The Revolutionary Guards, who followed the church, later arrested her for having a Bible in her car. Her husband signed a document promising that she would never return to the church and was released. The church advised them to seek asylum and they came to Denizli. Here Farzana began working in a beauty salon and waiting to settle in the West. source
Vahid Hakani, another Christian who now lives in Europe, did not know when he first learned about Christianity and changed his religion that it would be such a big "mistake" to convert or that even finding Christian literature would be so difficult. It took him a year to find a copy of the New Testament. Hakani, who lives in the city of Shiraz, says it was difficult to get to the only Persian-speaking home-church in the city: because the home-church was opposite an outpost of both a local intelligence agency and Iran's "morality police." Hakani says that Iranian security agencies are always monitoring house-churches, making even private worship dangerous. One day, Hakani is called and arrested. "That's when Hakani realized how worthless my life was for the mullahs in Iran."
The Ministry of Intelligence first contacted Hakani in 2008 and warned him not to communicate with the Mohabat Christian television channel, which broadcasts via satellite.
Hakani is later arrested at a Christian meeting in 2011. The detainees knew how others were treated by the authorities, especially in the prison they were taken to, the Adelabad Prison near Shiraz, a notorious detention center. Therefore, Hakani and his other Christian brothers were afraid of how they would be treated.
It was as they expected. Detainees' basic rights were routinely denied, including the right to go out once a day or have regular phone calls with their families.

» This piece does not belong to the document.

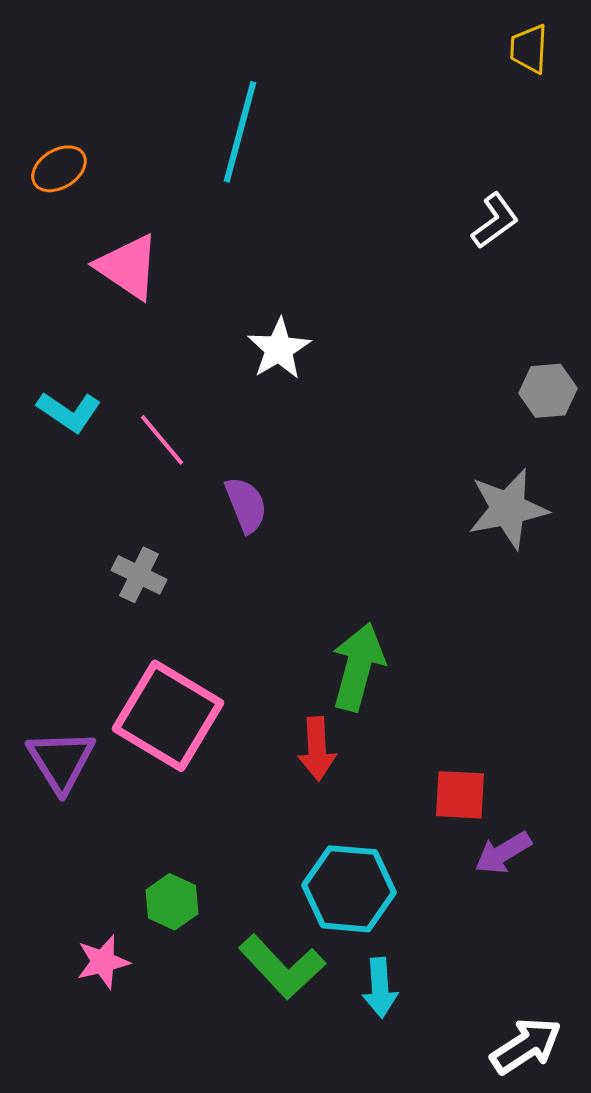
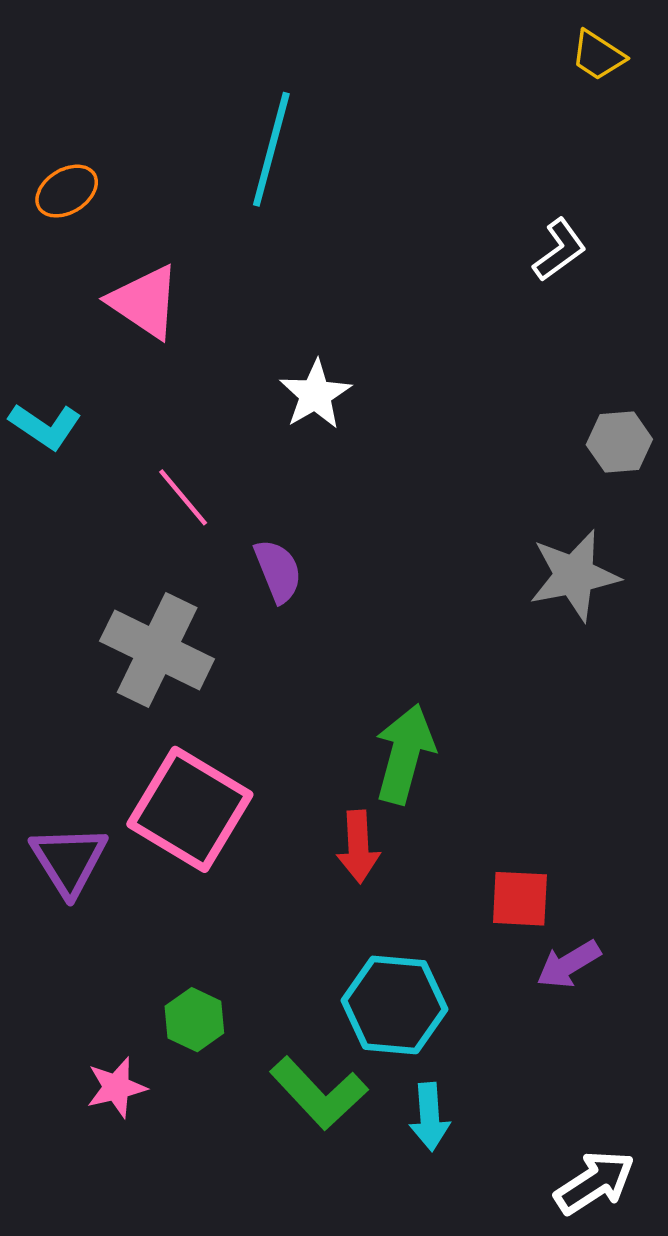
yellow trapezoid: (529, 49) -> (598, 55), turned -60
cyan L-shape: (69, 412) -> (45, 426), moved
gray cross: (139, 575) -> (157, 650), size x1.8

During his time in prison, Hakani goes on hunger duty twice to protest ill-treatment and rejection of medical care, resulting in gastrointestinal bleeding. When he is released after serving most of his sentence, he leaves Iran. source
Thus,
-The fundamental rights and freedoms of the citizens of the countries who changed their religion in Iran were violated,
-They were subjected to constant pressure by the mullah regime, they were arrested, and as a last resort they had to migrate from the country,
It is safe to say that it is of great importance that this issue is constantly kept in the attention of the world public opinion.